[Data items]:
--- START ---

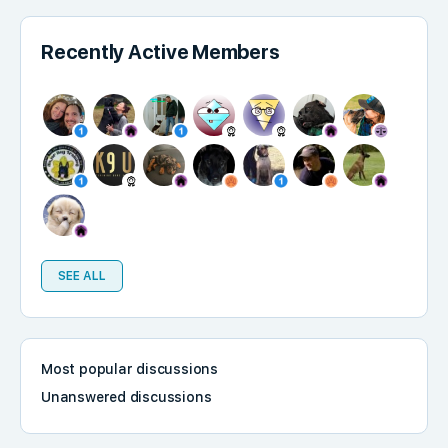
Recently Active Members
SEE ALL
Most popular discussions
Unanswered discussions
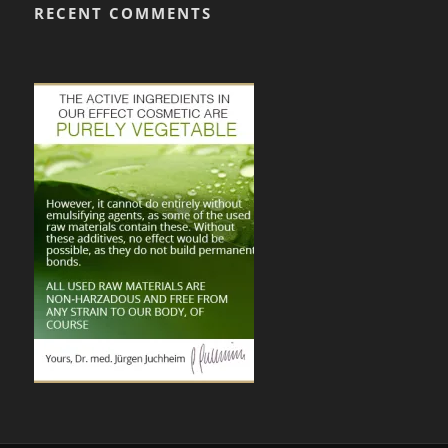
RECENT COMMENTS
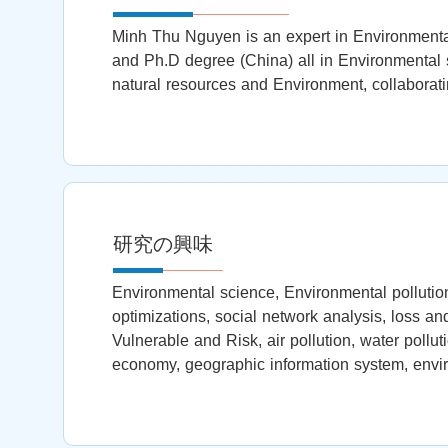
Minh Thu Nguyen is an expert in Environmental
and Ph.D degree (China) all in Environmental s
natural resources and Environment, collaborati
研究の興味
Environmental science, Environmental pollution
optimizations, social network analysis, loss a
Vulnerable and Risk, air pollution, water pollut
economy, geographic information system, env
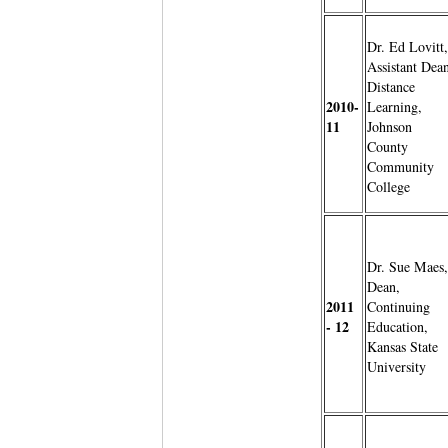
Dr. Ed Lovitt,
Assistant Dean
Distance
2010-
Learning,
11
Johnson
County
Community
College
Dr. Sue Maes,
Dean,
2011
Continuing
- 12
Education,
Kansas State
University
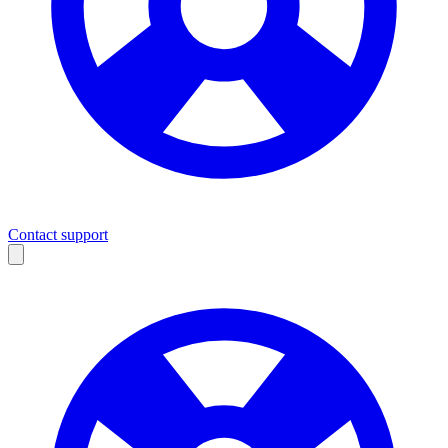
Contact support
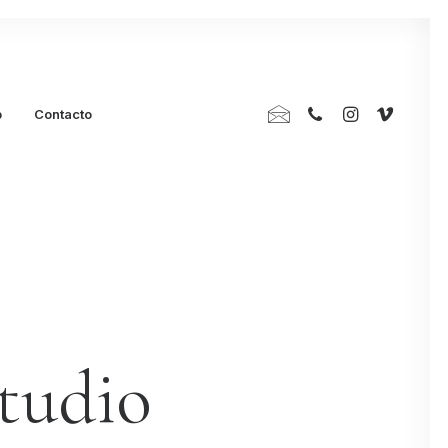
p
Contacto
studio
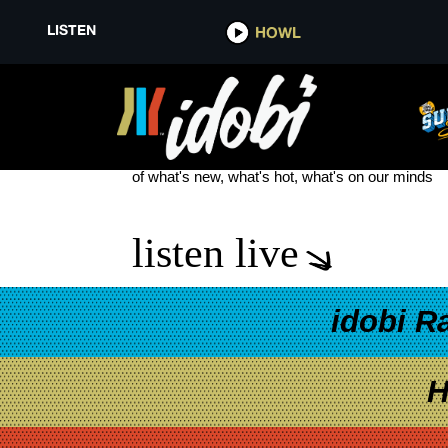
LISTEN
HOWL
WENDY’S WEDNESDAY MEAL O
see more
of what's new, what's hot, what's on our minds
listen live
idobi R
H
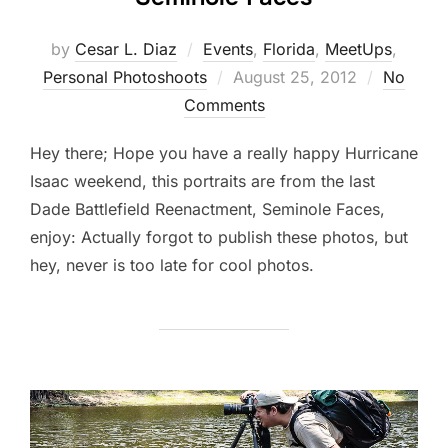
by
Cesar L. Diaz
Events
,
Florida
,
MeetUps
,
Posted
Personal Photoshoots
August 25, 2012
No
on
Comments
Hey there; Hope you have a really happy Hurricane
Isaac weekend, this portraits are from the last
Dade Battlefield Reenactment, Seminole Faces,
enjoy: Actually forgot to publish these photos, but
hey, never is too late for cool photos.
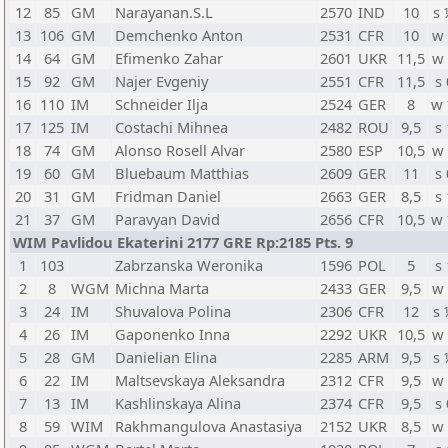
12
85
GM
Narayanan.S.L
2570
IND
10
s
13
106
GM
Demchenko Anton
2531
CFR
10
w
14
64
GM
Efimenko Zahar
2601
UKR
11,5
w
15
92
GM
Najer Evgeniy
2551
CFR
11,5
s 
16
110
IM
Schneider Ilja
2524
GER
8
w
17
125
IM
Costachi Mihnea
2482
ROU
9,5
s 
18
74
GM
Alonso Rosell Alvar
2580
ESP
10,5
w
19
60
GM
Bluebaum Matthias
2609
GER
11
s 
20
31
GM
Fridman Daniel
2663
GER
8,5
s 
21
37
GM
Paravyan David
2656
CFR
10,5
w
WIM Pavlidou Ekaterini 2177 GRE Rp:2185 Pts. 9
1
103
Zabrzanska Weronika
1596
POL
5
s 
2
8
WGM
Michna Marta
2433
GER
9,5
w
3
24
IM
Shuvalova Polina
2306
CFR
12
s
4
26
IM
Gaponenko Inna
2292
UKR
10,5
w
5
28
GM
Danielian Elina
2285
ARM
9,5
s
6
22
IM
Maltsevskaya Aleksandra
2312
CFR
9,5
w
7
13
IM
Kashlinskaya Alina
2374
CFR
9,5
s 
8
59
WIM
Rakhmangulova Anastasiya
2152
UKR
8,5
w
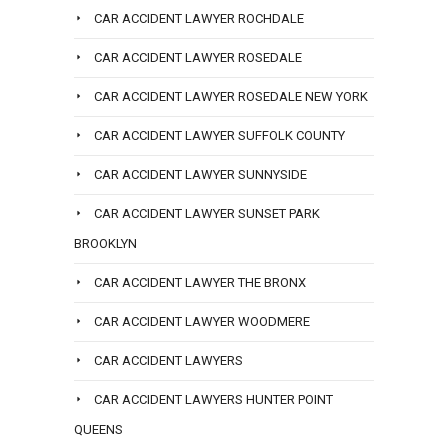
CAR ACCIDENT LAWYER ROCHDALE
CAR ACCIDENT LAWYER ROSEDALE
CAR ACCIDENT LAWYER ROSEDALE NEW YORK
CAR ACCIDENT LAWYER SUFFOLK COUNTY
CAR ACCIDENT LAWYER SUNNYSIDE
CAR ACCIDENT LAWYER SUNSET PARK
BROOKLYN
CAR ACCIDENT LAWYER THE BRONX
CAR ACCIDENT LAWYER WOODMERE
CAR ACCIDENT LAWYERS
CAR ACCIDENT LAWYERS HUNTER POINT
QUEENS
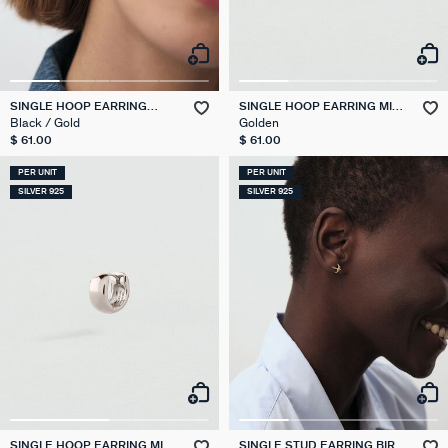
SINGLE HOOP EARRING
SINGLE HOOP EARRING MIX
LEOPARD MIX & MATCH
& MATCH
Black / Gold
Golden
$ 61.00
$ 61.00
PER UNIT
PER UNIT
SILVER 925
SILVER 925
SINGLE HOOP EARRING MIX
SINGLE STUD EARRING BIRD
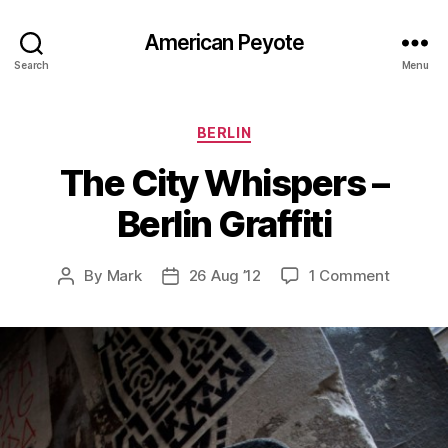
American Peyote
Search
Menu
Categories
BERLIN
The City Whispers –
Berlin Graffiti
on
By
Mark
26 Aug ’12
1 Comment
Post
Post
The
author
date
City
Whisper
–
Berlin
Graffiti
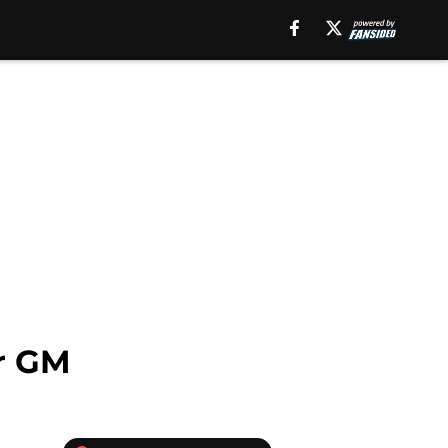
or GM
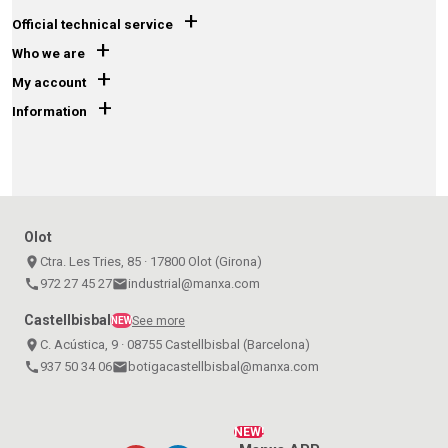
+
Official technical service
+
Who we are
+
My account
+
Information
Olot
place
Ctra. Les Tries, 85 · 17800 Olot (Girona)
call
972 27 45 27
email
industrial@manxa.com
Castellbisbal
See more
NEW
place
C. Acústica, 9 · 08755 Castellbisbal (Barcelona)
call
937 50 34 06
email
botigacastellbisbal@manxa.com
NEW!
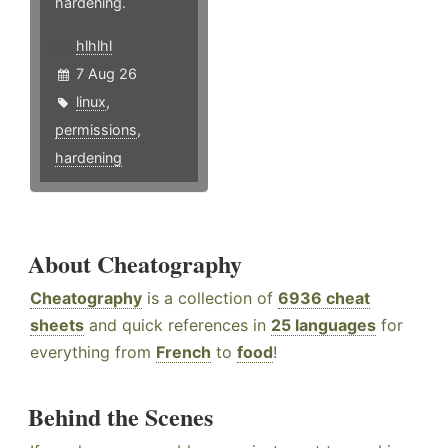
hardening.
hlhlhl
7 Aug 26
linux
,
permissions
,
hardening
About Cheatography
Cheatography
is a collection of
6936 cheat
sheets
and quick references in
25 languages
for
everything from
French
to
food
!
Behind the Scenes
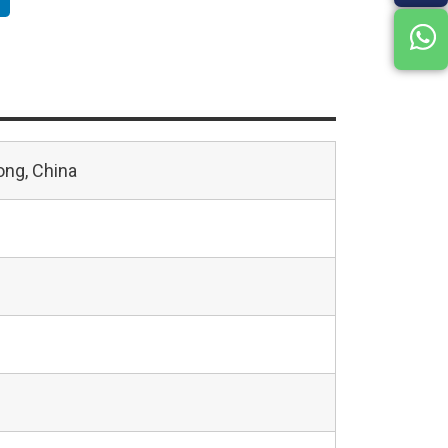
ng, China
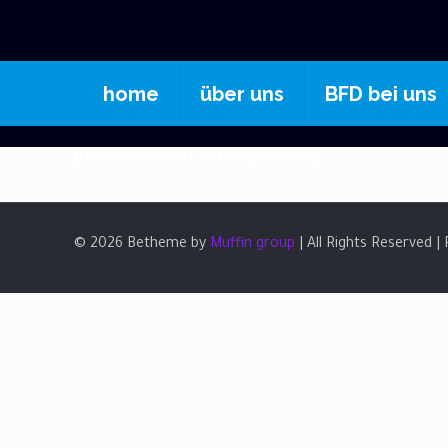
home
über uns
BFD bei uns
[rumbletalk-chat hash=“g:czdj*~“]
© 2026 Betheme by
Muffin group
| All Rights Reserved 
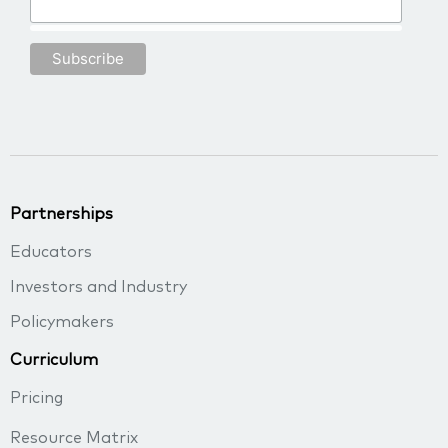
Partnerships
Educators
Investors and Industry
Policymakers
Curriculum
Pricing
Resource Matrix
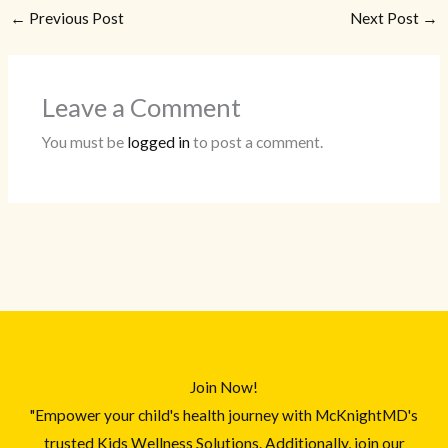
←
Previous Post
Next Post
→
Leave a Comment
You must be
logged in
to post a comment.
Join Now!
"Empower your child's health journey with McKnightMD's
trusted Kids Wellness Solutions. Additionally, join our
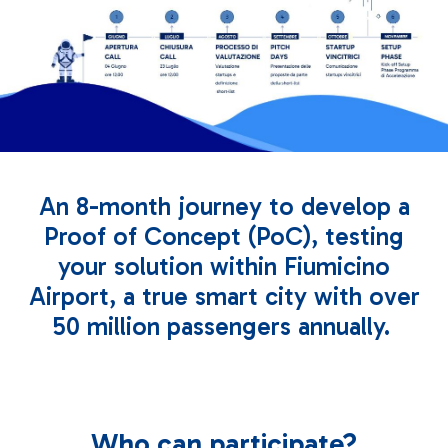
An 8-month journey to develop a
Proof of Concept (PoC), testing
your solution within Fiumicino
Airport, a true smart city with over
50 million passengers annually.
Who can participate?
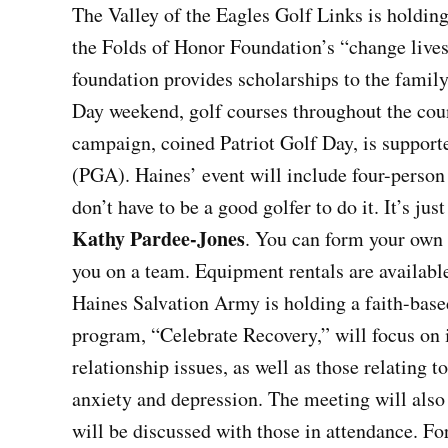
The Valley of the Eagles Golf Links is holding
the Folds of Honor Foundation’s “change lives
foundation provides scholarships to the family 
Day weekend, golf courses throughout the coun
campaign, coined Patriot Golf Day, is support
(PGA). Haines’ event will include four-perso
don’t have to be a good golfer to do it. It’s jus
Kathy Pardee-Jones
. You can form your own 
you on a team. Equipment rentals are availabl
Haines Salvation Army is holding a faith-base
program, “Celebrate Recovery,” will focus on i
relationship issues, as well as those relating 
anxiety and depression. The meeting will als
will be discussed with those in attendance. Fo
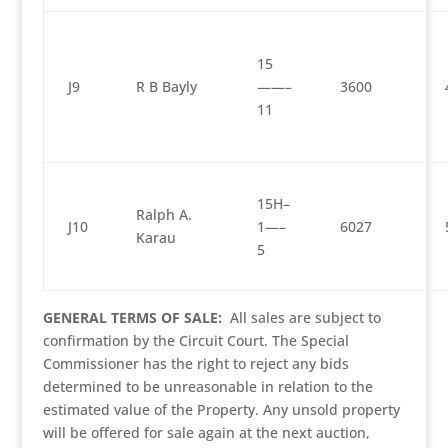
15
J9
R B Bayly
——–
3600
11
15H–
Ralph A.
J10
1—–
6027
Karau
5
GENERAL TERMS OF SALE:
All sales are subject to
confirmation by the Circuit Court. The Special
Commissioner has the right to reject any bids
determined to be unreasonable in relation to the
estimated value of the Property. Any unsold property
will be offered for sale again at the next auction,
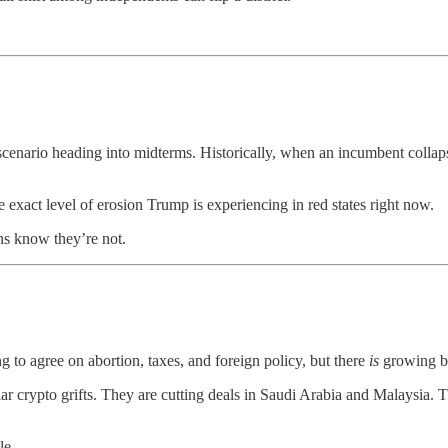
 scenario heading into midterms. Historically, when an incumbent collap
 exact level of erosion Trump is experiencing in red states right now.
ns know they’re not.
to agree on abortion, taxes, and foreign policy, but there
is
growing bi
lar crypto grifts. They are cutting deals in Saudi Arabia and Malaysia. T
le.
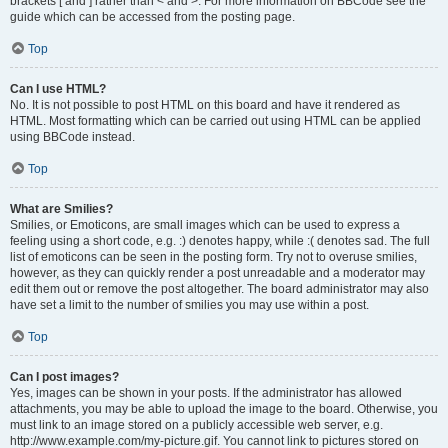
brackets [ and ] rather than < and >. For more information on BBCode see the
guide which can be accessed from the posting page.
Top
Can I use HTML?
No. It is not possible to post HTML on this board and have it rendered as
HTML. Most formatting which can be carried out using HTML can be applied
using BBCode instead.
Top
What are Smilies?
Smilies, or Emoticons, are small images which can be used to express a
feeling using a short code, e.g. :) denotes happy, while :( denotes sad. The full
list of emoticons can be seen in the posting form. Try not to overuse smilies,
however, as they can quickly render a post unreadable and a moderator may
edit them out or remove the post altogether. The board administrator may also
have set a limit to the number of smilies you may use within a post.
Top
Can I post images?
Yes, images can be shown in your posts. If the administrator has allowed
attachments, you may be able to upload the image to the board. Otherwise, you
must link to an image stored on a publicly accessible web server, e.g.
http://www.example.com/my-picture.gif. You cannot link to pictures stored on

--- END ---

[WHAT THE TASK ASKS]: Repeat only the lines between the top of the entries above and the line containing "Environmental science, Environmental", both ends included, without the pictures.

[ANSWER AREA]:
Recently Active Members
SEE ALL
Most popular discussions
Unanswered discussions
RECENT COMMENTS
Minh Thu Nguyen is an expert in Environmental
and Ph.D degree (China) all in Environmental s
natural resources and Environment, collaborati
研究の興味
Environmental science, Environmental pollution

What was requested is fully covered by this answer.